"Talk to me," he said, turning still more toward her. "I have seen no one for a long time. Who is doing? What is doing?" So Beth talked to him.
This was her mission in life—to talk people into cheerfulness and bring them nearer the rest of the world. She enjoyed it always, but it was especially pleasant to her as she spoke with Mather. For he was real, he was big, he was not baulked by conditions which might have been too much for him. Estrangement from Judith was not, she was glad to see, making him melancholy. He seemed in good physical condition; though he had not gone much with people of late, she had seen him from her window, early in the morning, sailing on the bay before he went to his work. It was not Judith alone, therefore, but work also, that kept him from going about. All this she felt, or guessed, as she told him of little matters.
"It is too bad," she said after a while. "You should have a mother, or a sister, to tell you all this."
"That Esther Fenno is away yachting, or that John Watson is attentive to Mary Carr?" He laughed. "But, Beth, you shall be my sister of mercy, and I will come here oftener."
"Come, then," she said. "Some day there will be better or more important items, and you may be glad of the bargain. Or if you happen to call on Judith when Mr. Ellis does, you may talk with me."
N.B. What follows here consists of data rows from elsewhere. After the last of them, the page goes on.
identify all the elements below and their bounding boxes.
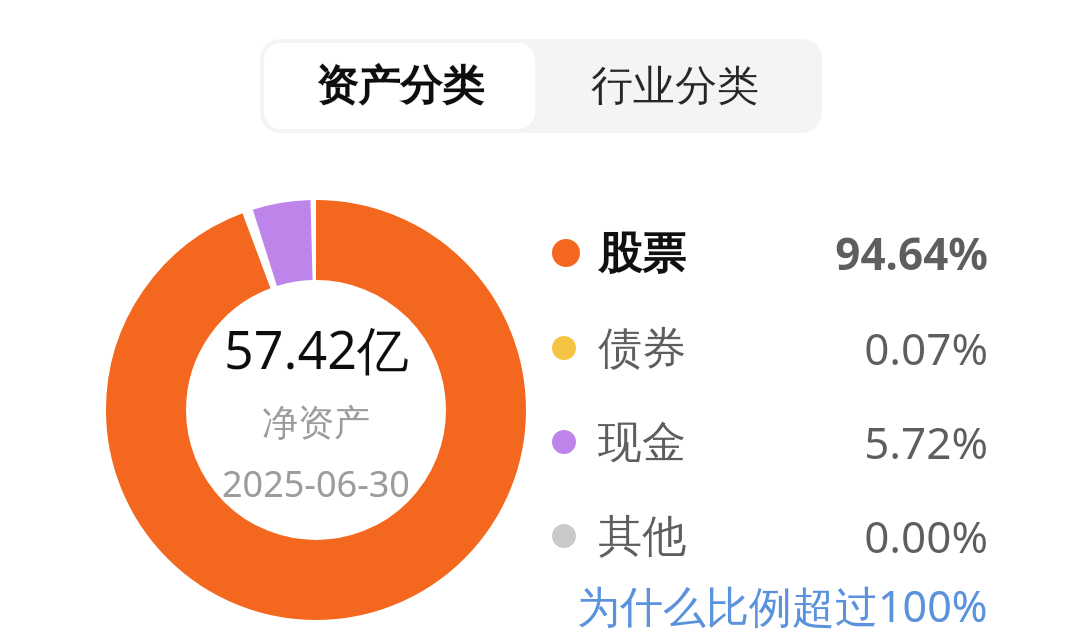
button[interactable]: 现金 [552,403,988,481]
staticText: 债券 [598,321,686,376]
button[interactable]: 行业分类 [539,43,810,129]
staticText: 5.72% [864,412,988,472]
staticText: 2025-06-30 [222,459,410,508]
staticText: 其他 [598,509,686,564]
staticText: 0.07% [864,318,988,378]
staticText: 为什么比例超过100% [577,576,988,635]
staticText: 57.42亿 [224,313,409,384]
staticText: 0.00% [864,506,988,566]
staticText: 资产分类 [316,60,484,113]
button[interactable]: 为什么比例超过100% [552,573,988,637]
other: Asset allocation donut chart [106,200,526,620]
staticText: 净资产 [262,400,370,445]
staticText: 现金 [598,415,686,470]
staticText: 股票 [598,226,686,281]
button[interactable]: 资产分类 [264,43,535,129]
staticText: 94.64% [835,223,988,283]
button[interactable]: 股票 [552,214,988,292]
button[interactable]: 其他 [552,497,988,575]
staticText: 行业分类 [591,60,759,113]
button[interactable]: 债券 [552,309,988,387]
"Couldn't he do that?" He maintained the appearance of jesting, but she said seriously:
"I don't like him."
Then he put out his hand to her; she took it, and Judith came upon them thus.
A pang shot through him as he rose and greeted her; she was quiet in her manner—his coming could not move her in the least. He wished he might feel that there had been a flash of inquiry in her first glance at him and Beth, but her face had not really changed. She welcomed him kindly enough. "He is going to stay to dinner," said Beth. Judith answered with a conventional "Good!" Then the Colonel appeared; he had brought the mail.
"A letter for you, Judith," he said. "A thick package, rather."